My attempts to search for a “hard return” have failed. I’m using the term carriage return colloquially because it represents what I’m trying to edit, and I can’t actually identify what I’m seeing in the typed page. The single workaround I’ve found is to backspace over them inside the document, in my case to replace with a new line.

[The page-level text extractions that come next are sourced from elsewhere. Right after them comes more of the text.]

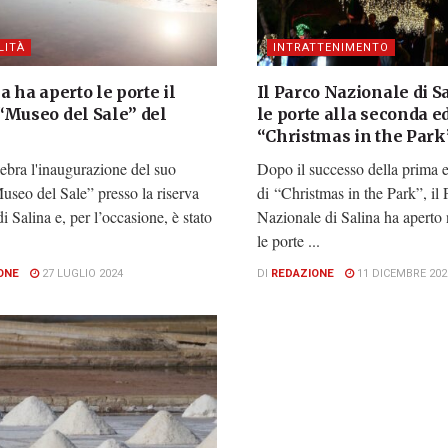
LITÀ
INTRATTENIMENTO
a ha aperto le porte il
Il Parco Nazionale di S
“Museo del Sale” del
le porte alla seconda e
“Christmas in the Park
ebra l'inaugurazione del suo
Dopo il successo della prima 
seo del Sale” presso la riserva
di “Christmas in the Park”, il 
di Salina e, per l’occasione, è stato
Nazionale di Salina ha apert
le porte ...
ONE
27 LUGLIO 2024
DI
REDAZIONE
11 DICEMBRE 202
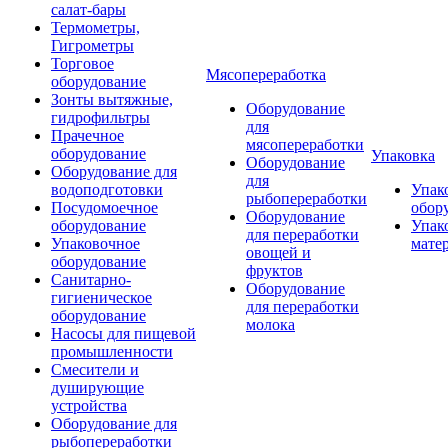
салат-бары
Термометры,
Гигрометры
Торговое
Мясопереработка
оборудование
Зонты вытяжные,
Оборудование
гидрофильтры
для
Прачечное
мясопереработки
оборудование
Упаковка
Оборудование
Оборудование для
для
водоподготовки
Упак
рыбопереработки
Посудомоечное
обор
Оборудование
оборудование
Упак
для переработки
Упаковочное
мате
овощей и
оборудование
фруктов
Санитарно-
Оборудование
гигиеническое
для переработки
оборудование
молока
Насосы для пищевой
промышленности
Смесители и
душирующие
устройства
Оборудование для
рыбопереработки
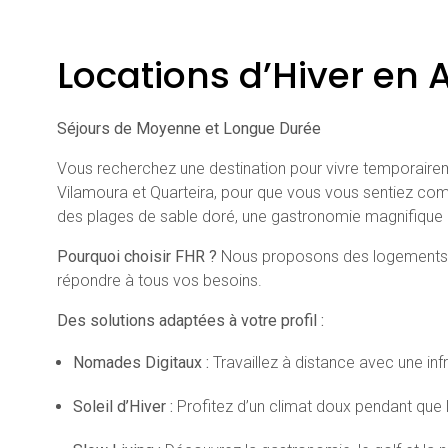
Locations d’Hiver en 
Séjours de Moyenne et Longue Durée
Vous recherchez une destination pour vivre temporairemen
Vilamoura et Quarteira, pour que vous vous sentiez comm
des plages de sable doré, une gastronomie magnifique et 
Pourquoi choisir FHR ?
Nous proposons des logements prê
répondre à tous vos besoins.
Des solutions adaptées à votre profil :
Nomades Digitaux :
Travaillez à distance avec une inf
Soleil d’Hiver :
Profitez d’un climat doux pendant que le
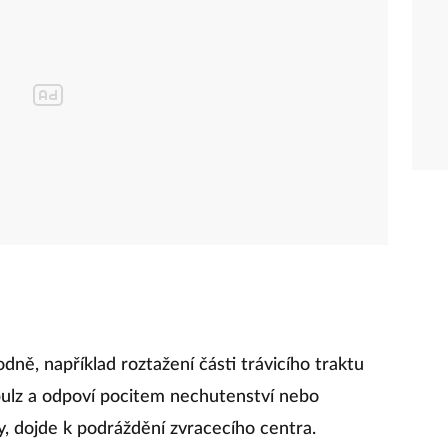
ně, například roztažení části trávicího traktu
pulz a odpoví pocitem nechutenství nebo
, dojde k podráždění zvracecího centra.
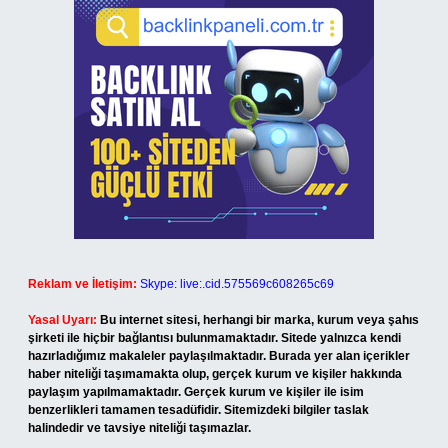
Reklam ve İletişim:
Skype: live:.cid.575569c608265c69
Yasal Uyarı:
Bu internet sitesi, herhangi bir marka, kurum veya şahıs
şirketi ile hiçbir bağlantısı bulunmamaktadır. Sitede yalnızca kendi
hazırladığımız makaleler paylaşılmaktadır. Burada yer alan içerikler
haber niteliği taşımamakta olup, gerçek kurum ve kişiler hakkında
paylaşım yapılmamaktadır. Gerçek kurum ve kişiler ile isim
benzerlikleri tamamen tesadüfidir. Sitemizdeki bilgiler taslak
halindedir ve tavsiye niteliği taşımazlar.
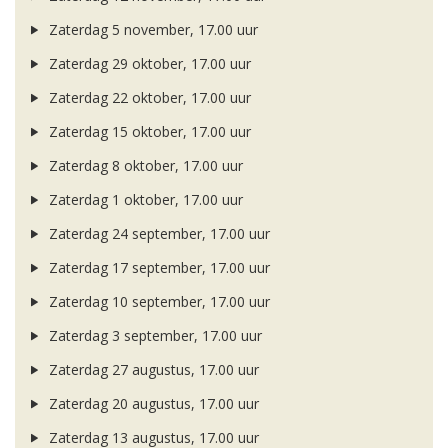
Zaterdag 5 november, 17.00 uur
Zaterdag 29 oktober, 17.00 uur
Zaterdag 22 oktober, 17.00 uur
Zaterdag 15 oktober, 17.00 uur
Zaterdag 8 oktober, 17.00 uur
Zaterdag 1 oktober, 17.00 uur
Zaterdag 24 september, 17.00 uur
Zaterdag 17 september, 17.00 uur
Zaterdag 10 september, 17.00 uur
Zaterdag 3 september, 17.00 uur
Zaterdag 27 augustus, 17.00 uur
Zaterdag 20 augustus, 17.00 uur
Zaterdag 13 augustus, 17.00 uur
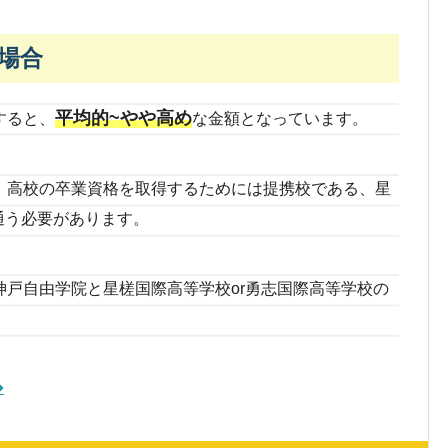
場合
平均的~やや高め
すると、
な金額となっています。
、高校の卒業資格を取得するためには提携校である、星
通う必要があります。
戸自由学院と星槎国際高等学校or勇志国際高等学校の
。
➔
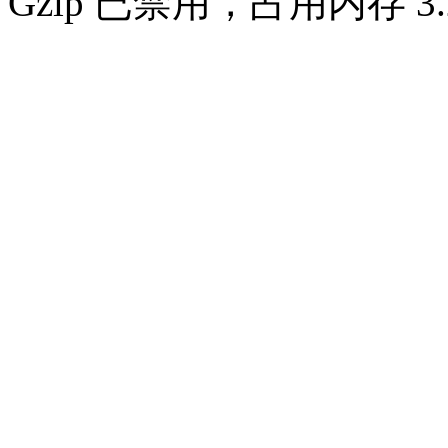
Gzip 已禁用，占用内存 3.2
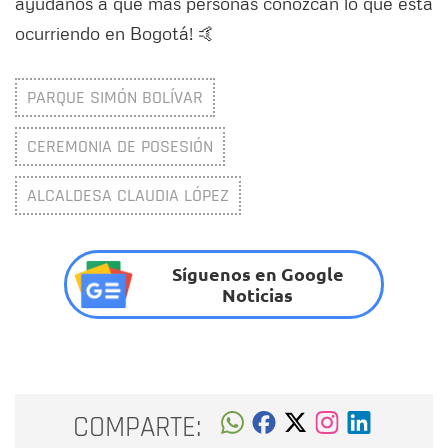
ayúdanos a que más personas conozcan lo que está
ocurriendo en Bogotá! 🤙
PARQUE SIMÓN BOLÍVAR
CEREMONIA DE POSESIÓN
ALCALDESA CLAUDIA LÓPEZ
Síguenos en Google
Noticias
COMPARTE:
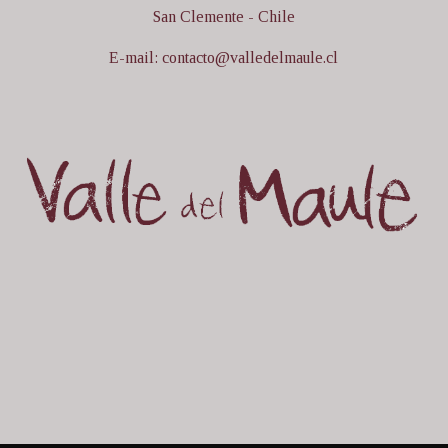
San Clemente - Chile
E-mail: contacto@valledelmaule.cl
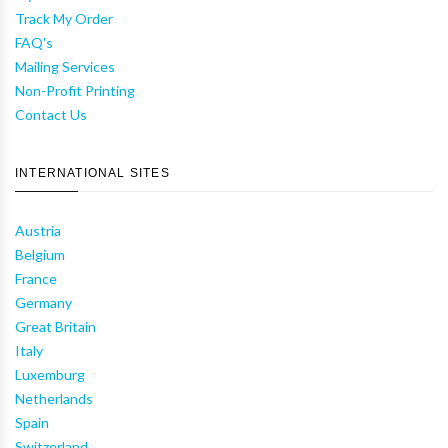
Track My Order
FAQ's
Mailing Services
Non-Profit Printing
Contact Us
INTERNATIONAL SITES
Austria
Belgium
France
Germany
Great Britain
Italy
Luxemburg
Netherlands
Spain
Switzerland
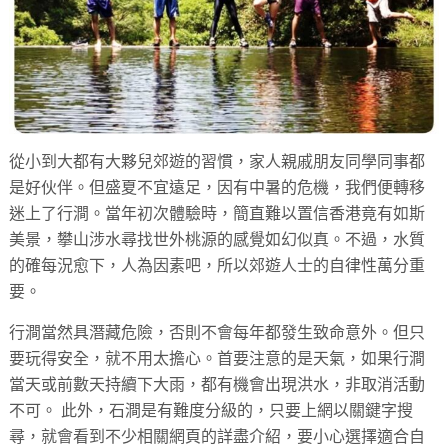
從小到大都有大夥兒郊遊的習慣，家人親戚朋友同學同事都
是好伙伴。但盛夏不宜遠足，因有中暑的危機，我們便轉移
迷上了行澗。當年初次體驗時，簡直難以置信香港竟有如斯
美景，攀山涉水尋找世外桃源的感覺如幻似真。不過，水質
的確每況愈下，人為因素吧，所以郊遊人士的自律性萬分重
要。
行澗當然具潛藏危險，否則不會每年都發生致命意外。但只
要玩得安全，就不用太擔心。首要注意的是天氣，如果行澗
當天或前數天持續下大雨，都有機會出現洪水，非取消活動
不可。 此外，石澗是有難度分級的，只要上網以關鍵字搜
尋，就會看到不少相關網頁的詳盡介紹，要小心選擇適合自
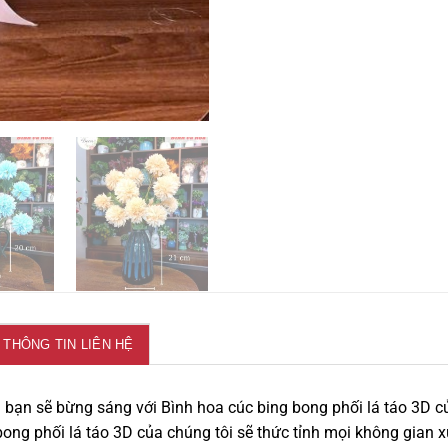
THÔNG TIN LIÊN HỆ
 bạn sẽ bừng sáng với Bình hoa cúc bing bong phối lá táo 3D 
bong phối lá táo 3D của chúng tôi sẽ thức tỉnh mọi không gian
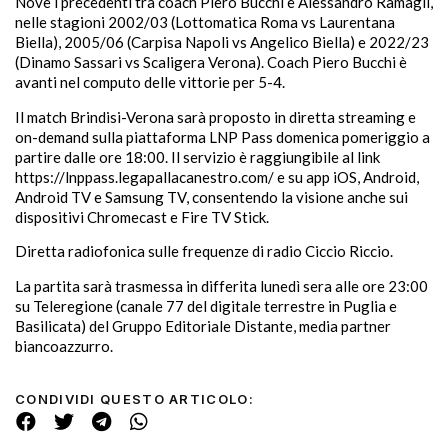
Nove i precedenti tra coach Piero Bucchi e Alessandro Ramagli,
nelle stagioni 2002/03 (Lottomatica Roma vs Laurentana
Biella), 2005/06 (Carpisa Napoli vs Angelico Biella) e 2022/23
(Dinamo Sassari vs Scaligera Verona). Coach Piero Bucchi è
avanti nel computo delle vittorie per 5-4.
Il match Brindisi-Verona sarà proposto in diretta streaming e
on-demand sulla piattaforma LNP Pass domenica pomeriggio a
partire dalle ore 18:00. Il servizio è raggiungibile al link
https://lnppass.legapallacanestro.com/ e su app iOS, Android,
Android TV e Samsung TV, consentendo la visione anche sui
dispositivi Chromecast e Fire TV Stick.
Diretta radiofonica sulle frequenze di radio Ciccio Riccio.
La partita sarà trasmessa in differita lunedì sera alle ore 23:00
su Teleregione (canale 77 del digitale terrestre in Puglia e
Basilicata) del Gruppo Editoriale Distante, media partner
biancoazzurro.
CONDIVIDI QUESTO ARTICOLO:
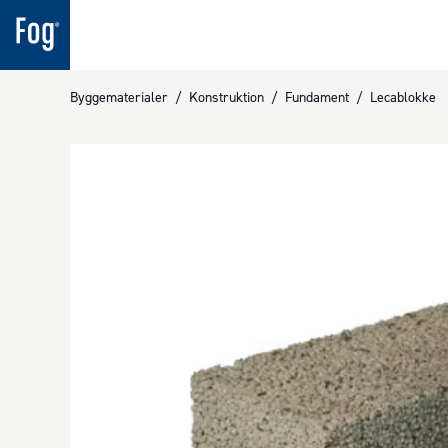
Byggematerialer
/
Konstruktion
/
Fundament
/
Lecablokke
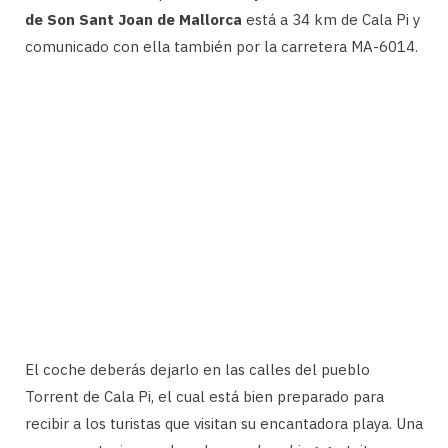
de Son Sant Joan de Mallorca
está a 34 km de Cala Pi y
comunicado con ella también por la carretera MA-6014.
El coche deberás dejarlo en las calles del pueblo
Torrent de Cala Pi, el cual está bien preparado para
recibir a los turistas que visitan su encantadora playa. Una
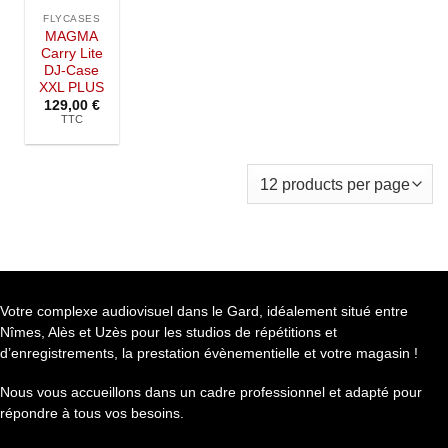
Ajouter à
la liste de
FLYCASES
souhaits
MAGMA
Carry Lite
DJ-Case
XXL PLUS
129,00
€
TTC
Votre complexe audiovisuel dans le Gard, idéalement situé entre
Nîmes, Alès et Uzès pour les studios de répétitions et
d’enregistrements, la prestation évènementielle et votre magasin !
Nous vous accueillons dans un cadre professionnel et adapté pour
répondre à tous vos besoins.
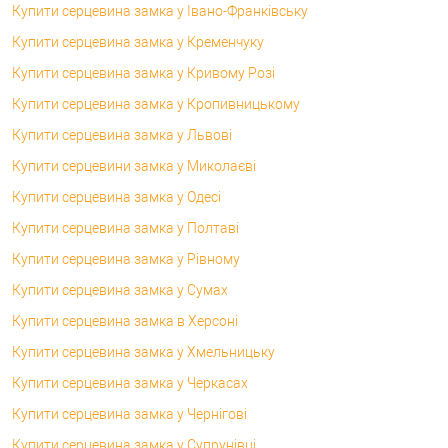
Купити серцевина замка у Івано-Франківську
Купити серцевина замка у Кременчуку
Купити серцевина замка у Кривому Розі
Купити серцевина замка у Кропивницькому
Купити серцевина замка у Львові
Купити серцевини замка у Миколаєві
Купити серцевина замка у Одесі
Купити серцевина замка у Полтаві
Купити серцевина замка у Рівному
Купити серцевина замка у Сумах
Купити серцевина замка в Херсоні
Купити серцевина замка у Хмельницьку
Купити серцевина замка у Черкасах
Купити серцевина замка у Чернігові
Купити серцевина замка у Супрунівці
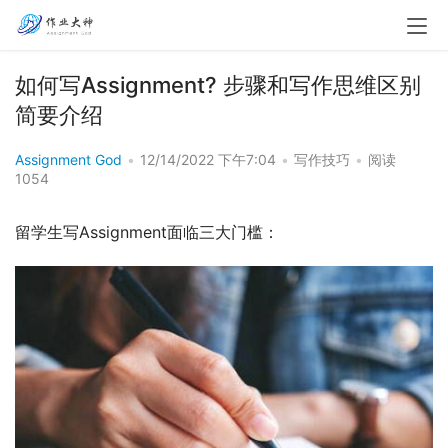
如何写Assignment? 步骤和写作思维区别
简要介绍
Assignment God
•
12/14/2022 下午7:04
•
写作技巧
•
阅读
1054
留学生写Assignment面临三大门槛：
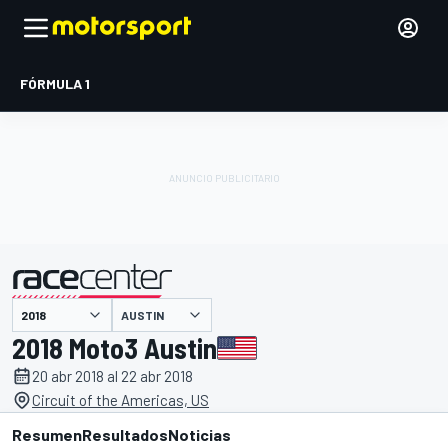
FÓRMULA 1
AUSTIN
presentado por
2018 Moto3 Austin
20 abr 2018 al 22 abr 2018
Circuit of the Americas, US
Resumen
Resultados
Noticias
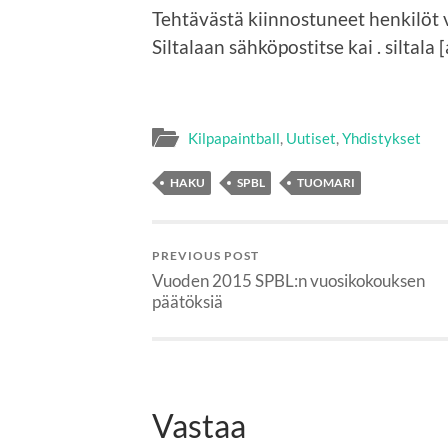
Tehtävästä kiinnostuneet henkilöt v
Siltalaan sähköpostitse kai . siltala 
Kilpapaintball
,
Uutiset
,
Yhdistykset
HAKU
SPBL
TUOMARI
PREVIOUS POST
Vuoden 2015 SPBL:n vuosikokouksen
päätöksiä
Vastaa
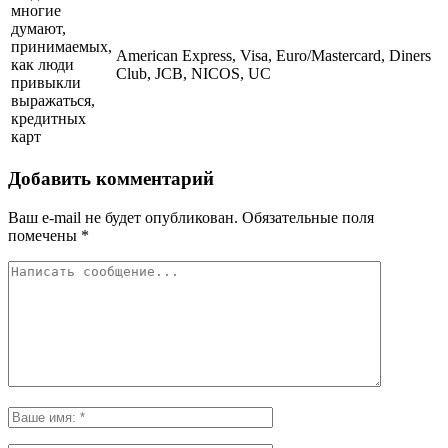
многие
думают,
принимаемых,
American Express, Visa, Euro/Mastercard, Diners
как люди
Club, JCB, NICOS, UC
привыкли
выражаться,
кредитных
карт
Добавить комментарий
Ваш e-mail не будет опубликован.
Обязательные поля
помечены
*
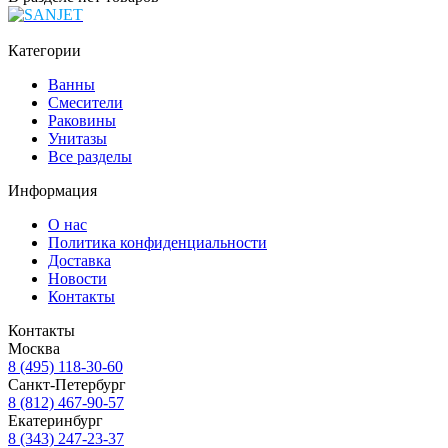
Категории
Ванны
Смесители
Раковины
Унитазы
Все разделы
Информация
О нас
Политика конфиденциальности
Доставка
Новости
Контакты
Контакты
Москва
8 (495) 118-30-60
Санкт-Петербург
8 (812) 467-90-57
Екатеринбург
8 (343) 247-23-37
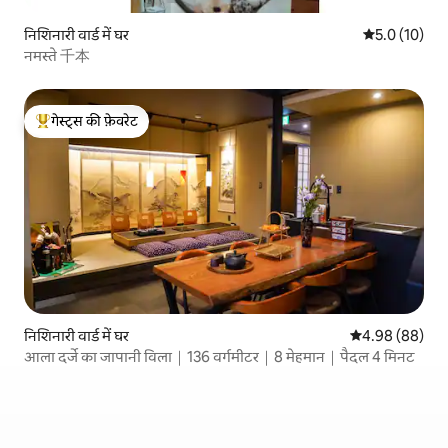
निशिनारी वार्ड में घर
औसत रेटिंग 5 मे
5.0 (10)
नमस्ते 千本
गेस्ट्स की फ़ेवरेट
गेस्ट्स का टॉप फ़ेवरेट
निशिनारी वार्ड में घर
औसत रेटिंग 5 में 
4.98 (88)
आला दर्जे का जापानी विला｜136 वर्गमीटर｜8 मेहमान｜पैदल 4 मिनट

One edit at a time works and appears on the page as I expect, deleting ¶ (pilcrow sign=PS) and overwriting ↵ (new line=NL), with View/Formatting Marks toggled on.
- 7.1 help docs claim the special character selector can be reached using CTRL+Shift+S in Find-and-Replace (FaR) dialogue fields, but that doesn’t work.
- I can select the Insert/Special Character… menu with FaR fields, but I can’t copy, paste, type, or even discover what that “hard return” character is; it doesn’t seem to exist in character sets I’ve compared.
- It appears PS is a working symbol that I can type or paste, but it doesn’t encode anything inside LO, like a CR, CRLF, or NL.
- I can type a “hard return” with the Enter key, and a “soft return” with Shift+Enter, but not inside FaR fields.
- I can copy and paste the end of a text line into FaR fields but it’s interpreted as only NL, as if PS isn’t there.
- I didn’t find any help on breakout characters, if that’s something I have yet to discover in LO.
Basically, I was putting lists into Thunderbird Mail messages and I hit formatting issues, and when I copied edited content from LO the mystery grew worse. Thunderbird’s default formats are invisible within its HTML environment, only seen as outcomes, and a combination of pasted NL and CR content turns into a mess that can only be fixed one line at a time inside Tbird. The short answer is to ensure any Tbird pasting defaults to Body Text, contains new paragraphs, and excludes NL. This means I need to FaR any NL from the original text, requiring knowledge of how to deal with the new paragraph marker per my question.